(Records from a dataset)
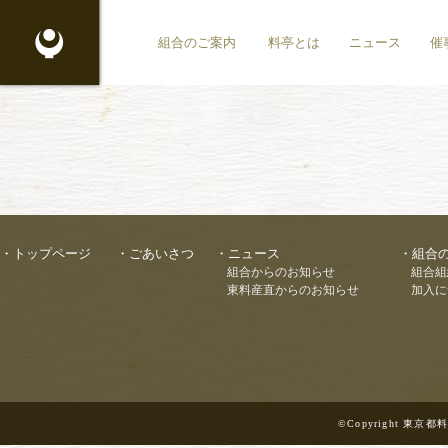
東京都料理生活衛生同業組合
組合のご案内
料亭とは
ニュース
催
トップページ
ごあいさつ
ニュース
組合
組合からのお知らせ
組合組
東料産直からのお知らせ
加入に
©Copyright 東京都料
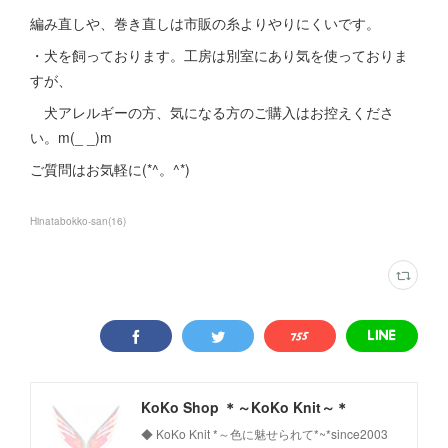
編み直しや、巻き直しは市販の糸よりやりにくいです。
・犬を飼っております。工房は別室にあり気を使っておりま
すが、
犬アレルギーの方、気になる方のご購入はお控えくださ
い。m(_ _)m
ご質問はお気軽に(*^。^*)
Hinatabokko-san
(
16
)
KoKo Shop ＊～KoKo Knit～＊
◆ KoKo Knit *～色に魅せられて*~*since2003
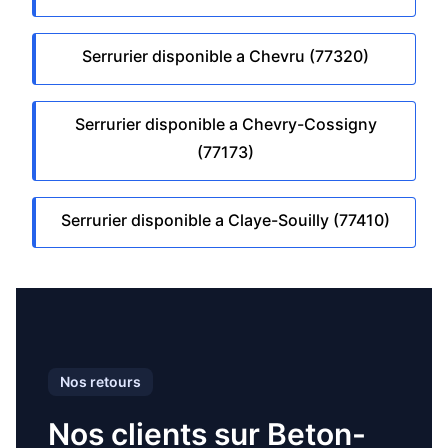
Serrurier disponible a Chevru (77320)
Serrurier disponible a Chevry-Cossigny
(77173)
Serrurier disponible a Claye-Souilly (77410)
Nos retours
Nos clients sur Beton-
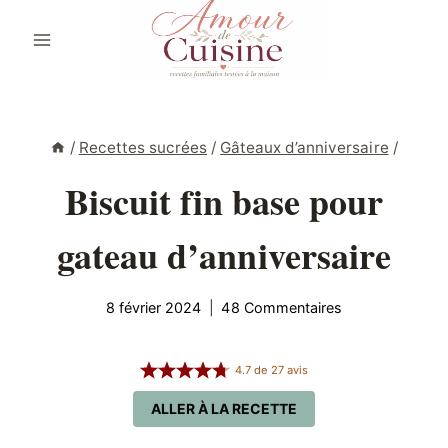
Aller
au
contenu
/
Recettes sucrées
/
Gâteaux d’anniversaire
/
Biscuit fin base pour
gateau d’anniversaire
8 février 2024
48 Commentaires
4.7
de
27
avis
ALLER À LA RECETTE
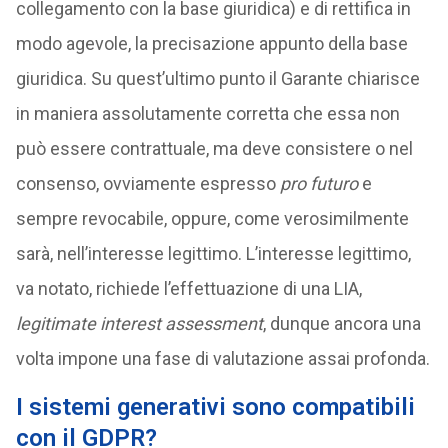
collegamento con la base giuridica) e di rettifica in
modo agevole, la precisazione appunto della base
giuridica. Su quest’ultimo punto il Garante chiarisce
in maniera assolutamente corretta che essa non
può essere contrattuale, ma deve consistere o nel
consenso, ovviamente espresso
pro futuro
e
sempre revocabile, oppure, come verosimilmente
sarà, nell’interesse legittimo. L’interesse legittimo,
va notato, richiede l’effettuazione di una LIA,
legitimate interest assessment
, dunque ancora una
volta impone una fase di valutazione assai profonda.
I sistemi generativi sono compatibili
con il GDPR?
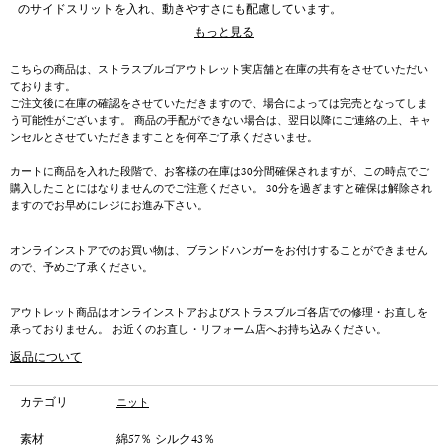
のサイドスリットを入れ、動きやすさにも配慮しています。
もっと見る
＊こちらは春夏の商品となります。
こちらの商品は、ストラスブルゴアウトレット実店舗と在庫の共有をさせていただい
ております。
ご注文後に在庫の確認をさせていただきますので、場合によっては完売となってしま
う可能性がございます。 商品の手配ができない場合は、翌日以降にご連絡の上、キャ
ンセルとさせていただきますことを何卒ご了承くださいませ。
カートに商品を入れた段階で、お客様の在庫は30分間確保されますが、この時点でご
購入したことにはなりませんのでご注意ください。 30分を過ぎますと確保は解除され
ますのでお早めにレジにお進み下さい。
オンラインストアでのお買い物は、ブランドハンガーをお付けすることができません
ので、予めご了承ください。
アウトレット商品はオンラインストアおよびストラスブルゴ各店での修理・お直しを
承っておりません。 お近くのお直し・リフォーム店へお持ち込みください。
返品について
カテゴリ
ニット
素材
綿57％ シルク43％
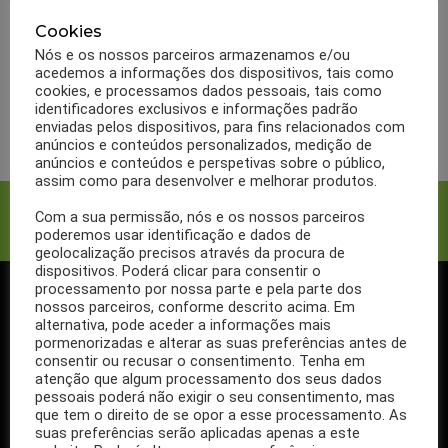
ADVANCIS
BULAS
MARCAS
Bula Advancis Jointrix
Cookies
Nós e os nossos parceiros armazenamos e/ou
SOS
acedemos a informações dos dispositivos, tais como
cookies, e processamos dados pessoais, tais como
identificadores exclusivos e informações padrão
LER MAIS
enviadas pelos dispositivos, para fins relacionados com
anúncios e conteúdos personalizados, medição de
anúncios e conteúdos e perspetivas sobre o público,
assim como para desenvolver e melhorar produtos.
Facebook
Twitter
Com a sua permissão, nós e os nossos parceiros
poderemos usar identificação e dados de
geolocalização precisos através da procura de
dispositivos. Poderá clicar para consentir o
processamento por nossa parte e pela parte dos
nossos parceiros, conforme descrito acima. Em
SIGA-NOS NO FACEBOOK
alternativa, pode aceder a informações mais
pormenorizadas e alterar as suas preferências antes de
consentir ou recusar o consentimento. Tenha em
atenção que algum processamento dos seus dados
pessoais poderá não exigir o seu consentimento, mas
que tem o direito de se opor a esse processamento. As
Se ainda não segue a nossa página de Facebook, não espere mais!
suas preferências serão aplicadas apenas a este
Basta clicar no botão Seguir em cima.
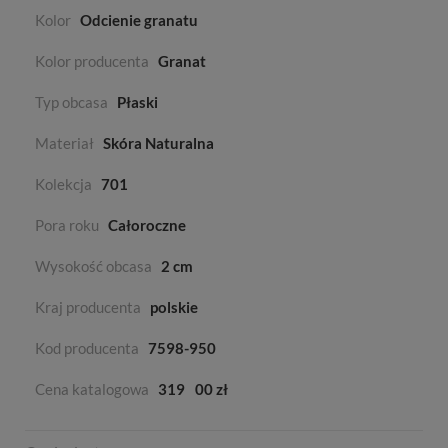
Kolor
Odcienie granatu
Kolor producenta
Granat
Typ obcasa
Płaski
Materiał
Skóra Naturalna
Kolekcja
701
Pora roku
Całoroczne
Wysokość obcasa
2 cm
Kraj producenta
polskie
Kod producenta
7598-950
Cena katalogowa
319
00 zł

WHAT THE TASK REQUIRES —
Please provide a faithful transcription of all the data, pictures excluded.

REPLY TO THE TASK —
東京都料理生活衛生同業組合
組合のご案内
料亭とは
ニュース
催
トップページ
ごあいさつ
ニュース
組合
組合からのお知らせ
組合組
東料産直からのお知らせ
加入に
©Copyright 東京都料
編み直しや、巻き直しは市販の糸よりやりにくいです。
・犬を飼っております。工房は別室にあり気を使っておりま
すが、
犬アレルギーの方、気になる方のご購入はお控えくださ
い。m(_ _)m
ご質問はお気軽に(*^。^*)
Hinatabokko-san
(
16
)
KoKo Shop ＊～KoKo Knit～＊
◆ KoKo Knit *～色に魅せられて*~*since2003
Serrurier disponible a Chevru (77320)
Serrurier disponible a Chevry-Cossigny
(77173)
Serrurier disponible a Claye-Souilly (77410)
Nos retours
Nos clients sur Beton-
Aller
au
contenu
/
Recettes sucrées
/
Gâteaux d’anniversaire
/
Biscuit fin base pour
gateau d’anniversaire
8 février 2024
48 Commentaires
4.7
de
27
avis
ALLER À LA RECETTE
collegamento con la base giuridica) e di rettifica in
modo agevole, la precisazione appunto della base
giuridica. Su quest’ultimo punto il Garante chiarisce
in maniera assolutamente corretta che essa non
può essere contrattuale, ma deve consistere o nel
consenso, ovviamente espresso
pro futuro
e
sempre revocabile, oppure, come verosimilmente
sarà, nell’interesse legittimo. L’interesse legittimo,
va notato, richiede l’effettuazione di una LIA,
legitimate interest assessment
, dunque ancora una
volta impone una fase di valutazione assai profonda.
I sistemi generativi sono compatibili
con il GDPR?
のサイドスリットを入れ、動きやすさにも配慮しています。
もっと見る
＊こちらは春夏の商品となります。
こちらの商品は、ストラスブルゴアウトレット実店舗と在庫の共有をさせていただい
ております。
ご注文後に在庫の確認をさせていただきますので、場合によっては完売となってしま
う可能性がございます。 商品の手配ができない場合は、翌日以降にご連絡の上、キャ
ンセルとさせていただきますことを何卒ご了承くださいませ。
カートに商品を入れた段階で、お客様の在庫は30分間確保されますが、この時点でご
購入したことにはなりませんのでご注意ください。 30分を過ぎますと確保は解除され
ますのでお早めにレジにお進み下さい。
オンラインストアでのお買い物は、ブランドハンガーをお付けすることができません
ので、予めご了承ください。
アウトレット商品はオンラインストアおよびストラスブルゴ各店での修理・お直しを
承っておりません。 お近くのお直し・リフォーム店へお持ち込みください。
返品について
カテゴリ
ニット
素材
綿57％ シルク43％
ADVANCIS
BULAS
MARCAS
Bula Advancis Jointrix
Cookies
Nós e os nossos parceiros armazenamos e/ou
SOS
acedemos a informações dos dispositivos, tais como
cookies, e processamos dados pessoais, tais como
identificadores exclusivos e informações padrão
LER MAIS
enviadas pelos dispositivos, para fins relacionados com
anúncios e conteúdos personalizados, medição de
anúncios e conteúdos e perspetivas sobre o público,
assim como para desenvolver e melhorar produtos.
Facebook
Twitter
Com a sua permissão, nós e os nossos parceiros
poderemos usar identificação e dados de
geolocalização precisos através da procura de
dispositivos. Poderá clicar para consentir o
processamento por nossa parte e pela parte dos
nossos parceiros, conforme descrito acima. Em
SIGA-NOS NO FACEBOOK
alternativa, pode aceder a informações mais
pormenorizadas e alterar as suas preferências antes de
consentir ou recusar o consentimento. Tenha em
atenção que algum processamento dos seus dados
pessoais poderá não exigir o seu consentimento, mas
que tem o direito de se opor a esse processamento. As
Se ainda não segue a nossa página de Facebook, não espere mais!
suas preferências serão aplicadas apenas a este
Basta clicar no botão Seguir em cima.
Kolor
Odcienie granatu
Kolor producenta
Granat
Typ obcasa
Płaski
Materiał
Skóra Naturalna
Kolekcja
701
Pora roku
Całoroczne
Wysokość obcasa
2 cm
Kraj producenta
polskie
Kod producenta
7598-950
Cena katalogowa
319
00 zł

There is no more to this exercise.